I do see a few artefacts in the final dataset. What would you suggest to reduce such artefacts?
The main parameters you will want to play with will be the chunk size and the overlap size (the "depth" parameter to map_overlap). The larger the depth, the less edge artifact you should see, but the more "wasted" work you're doing. Also read up on the other parameters and just try things, it will take some experimenting.
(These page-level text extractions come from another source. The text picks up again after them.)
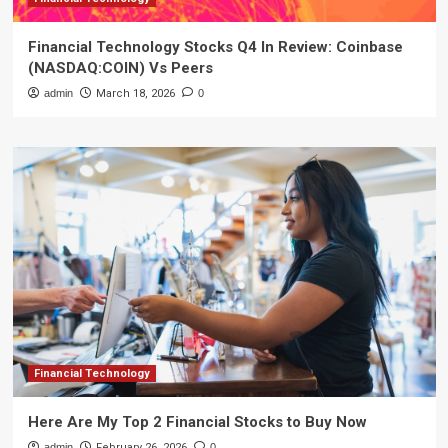
Financial Technology Stocks Q4 In Review: Coinbase
(NASDAQ:COIN) Vs Peers
admin
March 18, 2026
0
Financial Technology
Here Are My Top 2 Financial Stocks to Buy Now
admin
February 26, 2026
0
https://docs.dask.org/en/stable/generated/dask.array.overlap.map_overlap.html
Hi Talley, I am trying to use
pycudadecon
on large 3D datasets generated with our gaussian ligthsheet. As you may be aware, the datasets are large and loading the entire volume during decon leads to memory issues.I have acquired PSFs but wanted to reach out about your suggestions for doing this using dask-arrays for efficient GPU/CPU memory usage when running decon jobs using GPU on my cluster. Any notebooks/scripts that you may have that uses pycudadecon+dask to help me get started? Much appreciated. Thank you.